De rares journaux viennent de l’annoncer :

[Le 12 avril 2005] la Cour de cassation a annulé la condamnation prononcée par la cour d’appel de Limoges contre le révisionniste Vincent Reynouard qui avait affirmé que l’histoire du massacre d’Oradour-sur-Glane en Haute-Vienne était entachée de mensonges. – La cour d’appel avait condamné, le 9 juin [2004], à 24 mois d’emprisonnement, dont 6 ferme, pour apologie de crimes de guerre Vincent Reynouard qui avait réalisé une cassette vidéo intitulée La Tragédie d’Oradour-sur-Glane : 50 ans de mensonges officiels, dans laquelle il contestait les faits établis par les rescapés et lors du procès de Bordeaux en 1953. […] La chambre criminelle de la Cour de cassation a jugé que la décision de la cour d’appel était mal fondée car dans sa cassette le prévenu ne se livrait à aucune glorification des crimes commis à Oradour constitutive d’une apologie.
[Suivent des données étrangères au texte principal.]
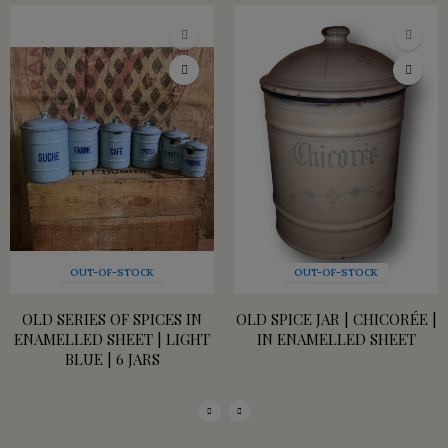
OUT-OF-STOCK
OUT-OF-STOCK
OLD SERIES OF SPICES IN
OLD SPICE JAR | CHICORÉE |
ENAMELLED SHEET | LIGHT
IN ENAMELLED SHEET
BLUE | 6 JARS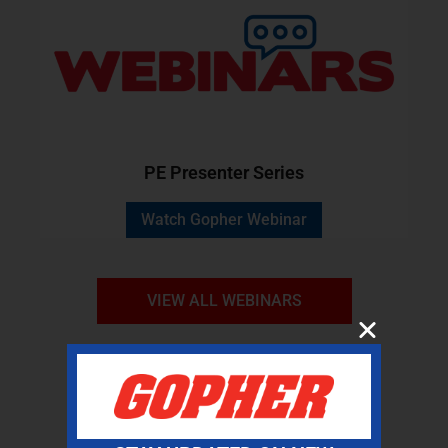
PE Presenter Series
Watch Gopher Webinar
VIEW ALL WEBINARS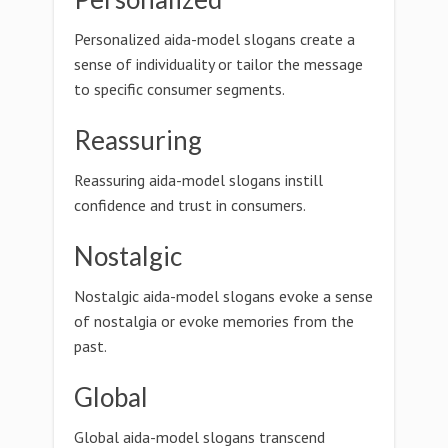
Personalized aida-model slogans create a
sense of individuality or tailor the message
to specific consumer segments.
Reassuring
Reassuring aida-model slogans instill
confidence and trust in consumers.
Nostalgic
Nostalgic aida-model slogans evoke a sense
of nostalgia or evoke memories from the
past.
Global
Global aida-model slogans transcend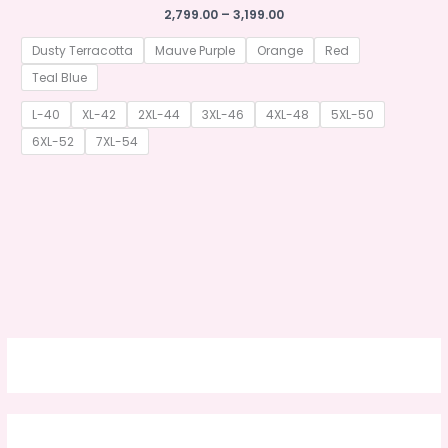
Price
2,799.00
–
3,199.00
range:
₹2,799.00
Dusty Terracotta
Mauve Purple
Orange
Red
through
₹3,199.00
Teal Blue
L-40
XL-42
2XL-44
3XL-46
4XL-48
5XL-50
6XL-52
7XL-54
Vincent Reynouard a limité son propos à une contestation du crime de guerre, ce qui n’est pas un délit. La Cour de cassation vient de casser, sans renvoi, la condamnation prononcée contre Vincent Reynouard par la cour d’appel de Limoges le 9 juin 2004 (La Charente libre, 14 avril 2005, p. 4).
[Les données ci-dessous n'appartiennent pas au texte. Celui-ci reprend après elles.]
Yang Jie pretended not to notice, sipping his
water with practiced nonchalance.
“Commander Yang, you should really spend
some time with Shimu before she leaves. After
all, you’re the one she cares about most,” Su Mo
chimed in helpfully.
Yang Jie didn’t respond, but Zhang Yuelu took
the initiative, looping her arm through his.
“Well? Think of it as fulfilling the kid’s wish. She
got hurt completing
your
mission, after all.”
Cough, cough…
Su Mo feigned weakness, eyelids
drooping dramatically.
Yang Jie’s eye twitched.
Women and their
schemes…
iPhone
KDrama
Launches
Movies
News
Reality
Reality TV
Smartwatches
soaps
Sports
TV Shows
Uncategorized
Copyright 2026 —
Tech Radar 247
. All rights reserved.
La victoire ainsi remportée par V. Reynouard est normale en ce qu’elle est conforme au droit. Mais elle n’en surprend pas moins car les révisionnistes bénéficient rarement d’une juste application de la loi. Dans son cas, de tristes précédents pouvaient faire craindre le pire.

Cette victoire s’explique sans doute en partie par la force de conviction de V. Reynouard et par l’expérience de son conseil, Me Eric Delcroix. L’auteur de la cassette avait fait valoir qu’il s’était, bien entendu, abstenu de toute apologie ou glorification d’un crime quelconque. Il avait surtout souligné qu’en contestant la version officielle de l’histoire d’Oradour, il avait contesté un simple « crime de guerre », ce qui est permis, et non un « crime contre l’humanité », ce qui est strictement interdit. On peut, en effet, contester « Oradour » et les malheurs de l’ensemble des résistants et des déportés mais non « Auschwitz » et les malheurs particuliers des juifs. Ainsi en a disposé, depuis le 13 juillet 1990, la loi Fabius-Gayssot.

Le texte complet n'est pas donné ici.